The US dollar’s volatility was a main driver for the cryptocurrency market this year. For instance, the dollar weakened since last October, as reflected by the EUR/USD bouncing from 0.95 and rallying to 1.12. At the same time, Bitcoin rallied too.
But as the EUR/USD could not hold above 1.12, nor did Bitcoin and other cryptocurrencies hold at their 2023 highs. In some cases, some cryptocurrencies reversed all of their gains against the dollar – and some more.

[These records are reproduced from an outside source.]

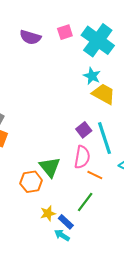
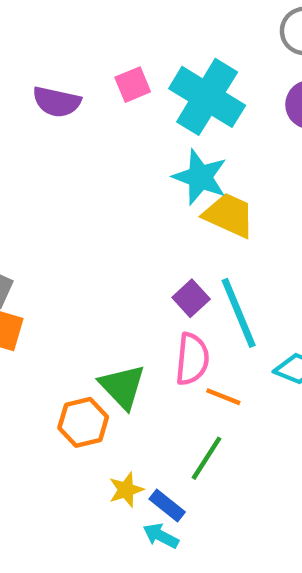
cyan star: (92, 76) -> (200, 177), size x1.4

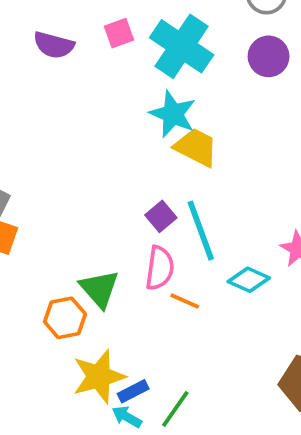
green line: (207, 458) -> (175, 409), moved
yellow star: (126, 490) -> (99, 377), size x1.8
blue rectangle: (167, 505) -> (133, 391), turned -68

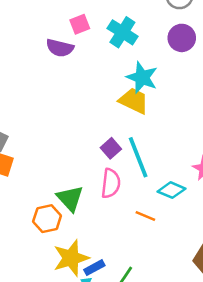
purple semicircle: (54, 45) -> (60, 48), moved
cyan cross: (182, 46) -> (122, 32), size x0.7
cyan star: (173, 114) -> (142, 77), moved
orange line: (185, 301) -> (145, 216), moved

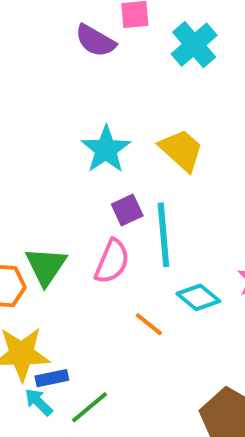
cyan star: (142, 77) -> (106, 149), moved

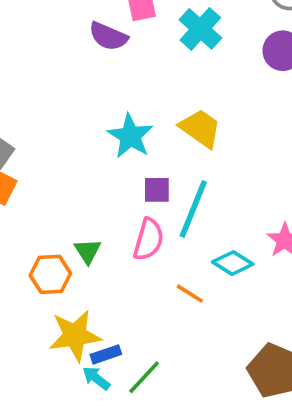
purple square: (127, 210) -> (157, 190), turned 32
cyan line: (163, 235) -> (193, 209), turned 34
green triangle: (46, 266) -> (88, 251), size x0.7

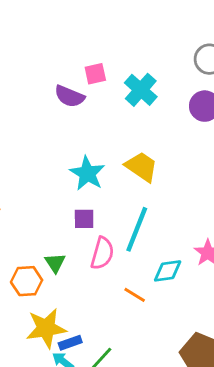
purple square: (157, 190) -> (84, 219), moved
cyan diamond: (233, 263) -> (168, 271), turned -40

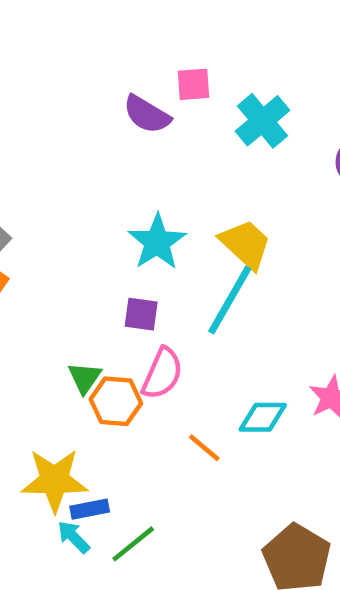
cyan line: (137, 229) -> (230, 300), moved
orange hexagon: (27, 281) -> (116, 401), moved

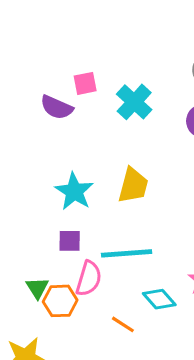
yellow trapezoid: (245, 244) -> (133, 185), turned 69
cyan line: (230, 300) -> (127, 253), moved, turned 63
cyan diamond: (263, 417) -> (159, 299), turned 56

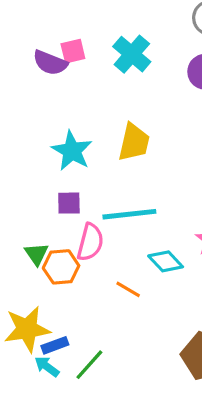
pink square: (85, 83) -> (73, 51), moved

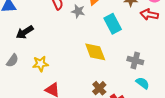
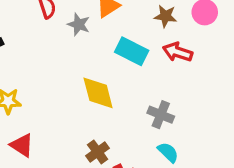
red arrow: (149, 14) -> (178, 52), moved
cyan rectangle: (113, 24) -> (132, 51), turned -42

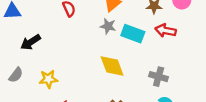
gray star: (79, 24) -> (108, 26), moved

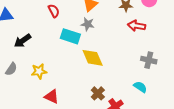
cyan rectangle: (133, 34) -> (70, 36), moved
gray cross: (159, 77) -> (149, 60), moved

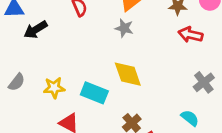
cyan rectangle: (70, 36) -> (94, 93), moved
black arrow: (22, 41) -> (36, 30), moved
gray cross: (149, 60) -> (204, 82), turned 35

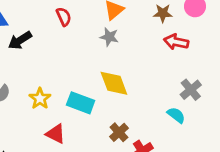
yellow star: (54, 88) -> (40, 99), turned -30
cyan semicircle: (190, 118) -> (176, 115), moved

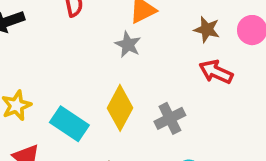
yellow diamond: (114, 83) -> (120, 108), turned 36
gray cross: (191, 90) -> (170, 118), moved

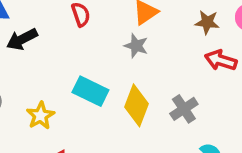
cyan rectangle: (69, 124) -> (90, 91), moved

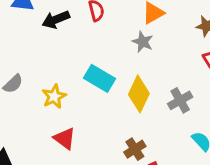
black arrow: (22, 39) -> (56, 20), moved

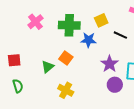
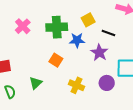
purple star: (110, 64) -> (99, 53), moved
green triangle: (48, 67) -> (36, 83), moved
yellow cross: (66, 90) -> (77, 85), moved

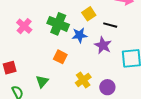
green cross: (57, 27) -> (58, 24), turned 30
purple circle: (107, 83) -> (107, 87), moved
yellow cross: (77, 85) -> (83, 80), turned 35

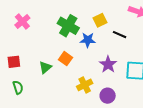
pink cross: (24, 26) -> (22, 21), moved
purple star: (103, 45) -> (108, 64), moved
green triangle: (42, 81) -> (45, 67), moved

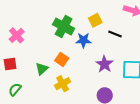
pink cross: (22, 21) -> (17, 35), moved
yellow cross: (85, 85) -> (63, 84), moved
green semicircle: (18, 87) -> (15, 89), turned -120

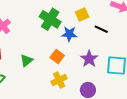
orange square: (62, 59) -> (57, 57), moved
yellow cross: (63, 84) -> (59, 80), moved

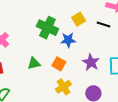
black line: (101, 29) -> (103, 24), moved
green triangle: (26, 60) -> (34, 63), moved, turned 32

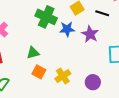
purple star: (91, 62) -> (90, 34), moved
orange square: (59, 64) -> (39, 72), moved

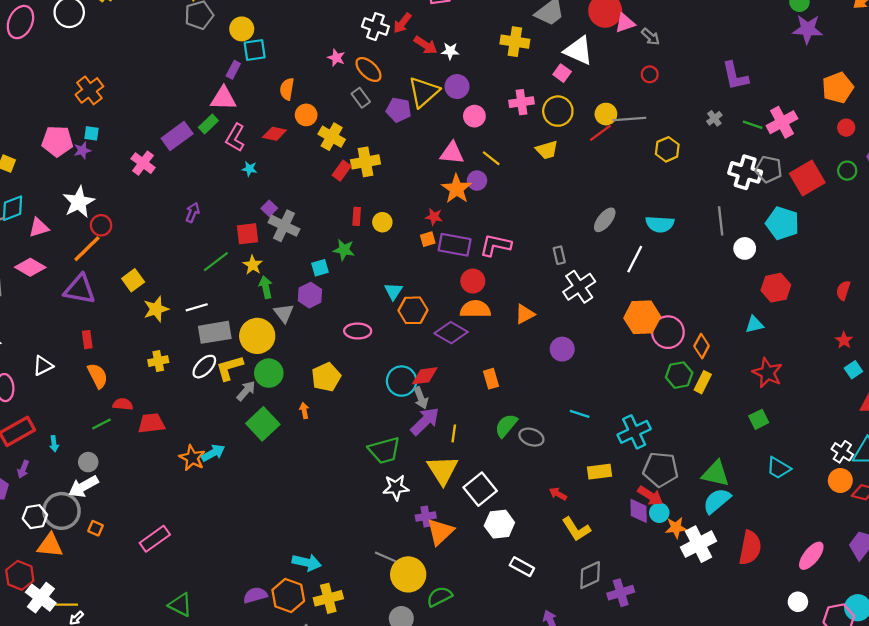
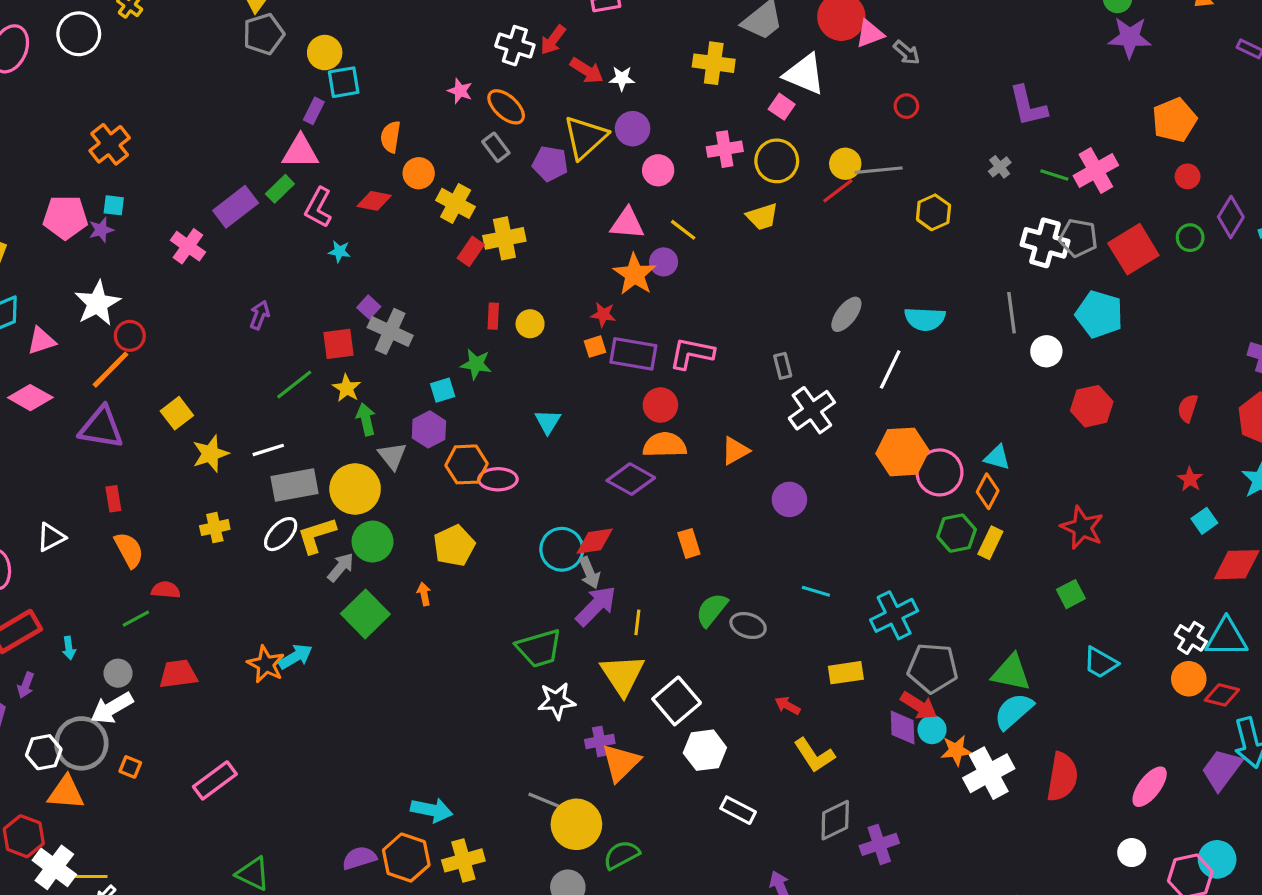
orange hexagon: (413, 310) -> (467, 464), moved
cyan triangle: (754, 324) -> (997, 457), moved, turned 30
red trapezoid: (151, 423) -> (178, 674), moved

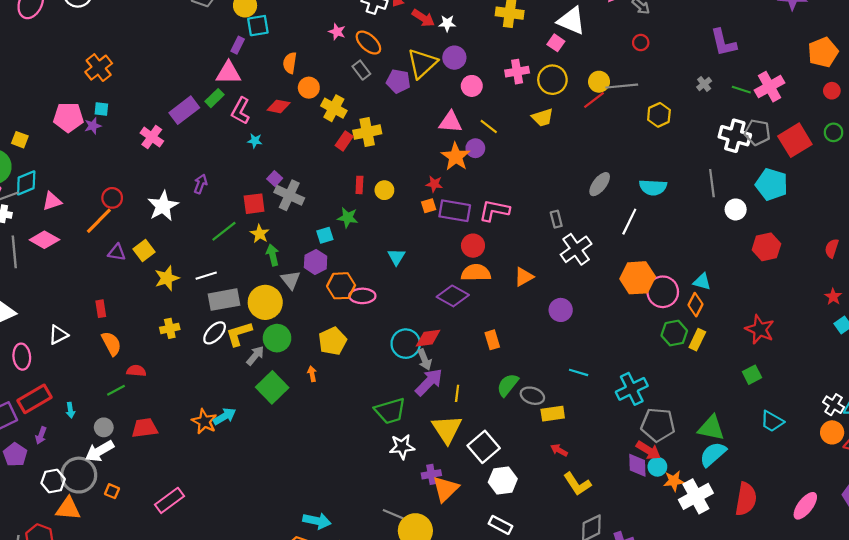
white star: (97, 303) -> (163, 206), moved
purple triangle: (101, 428) -> (117, 252), moved, size x0.6
yellow rectangle: (846, 673) -> (553, 414), moved
white rectangle: (738, 810) -> (501, 525), moved

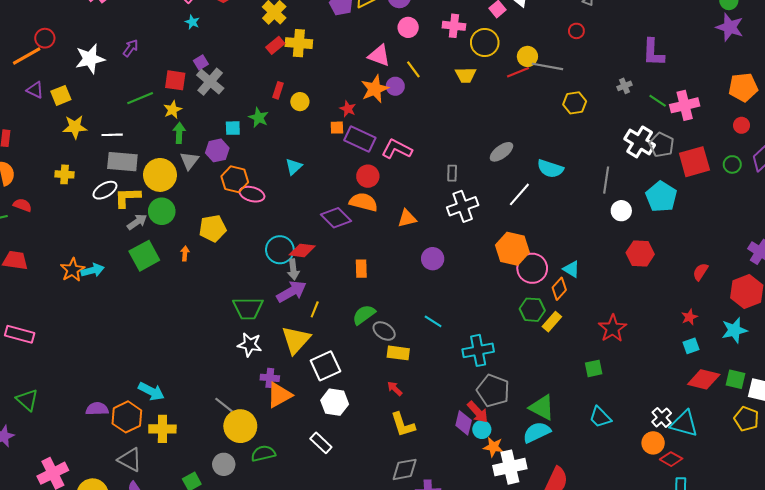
pink rectangle: (170, 500) -> (20, 334), turned 36

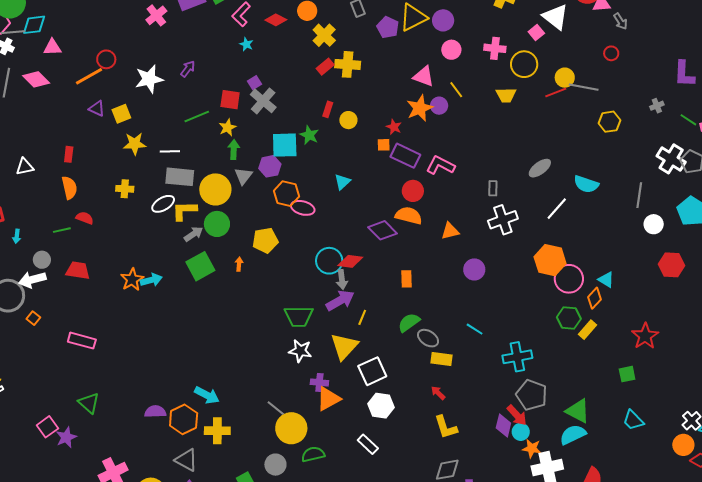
cyan square: (233, 128) -> (285, 145), size x1.8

Therefore, it is clear that what happens with the US dollar also moves the cryptocurrency market. This week, despite having just two trading sessions left, the US dollar might move aggressively on two pieces of economic data:
- Core PCE Price Index m/m
- August NFP report
Core PCE Price Index
The PCE data is the Fed’s favorite way of interpreting inflation. It shows the change in the price of goods and services purchased by consumers but leaves out food and energy prices. The data will be released later today in the North American session.
The market expects it at 0.2% MoM, but the risk is that it will be lower. Jerome Powell, the Fed Chair, stated at the Jackson Hole this August that he believes inflation has peaked. If that is the case and the PCE data confirms it, the dollar might take a hit.
August NFP report
The second part of the Fed’s mandate deals with job creation. For the Fed to stop hiking the funds rate, it must see a softening labor market.
So far this week, both the JOLTS report and the private employment have disappointed. Therefore, the bias is that the NFP report will also come on the soft side. In such a case, the dollar’s weakness should accelerate.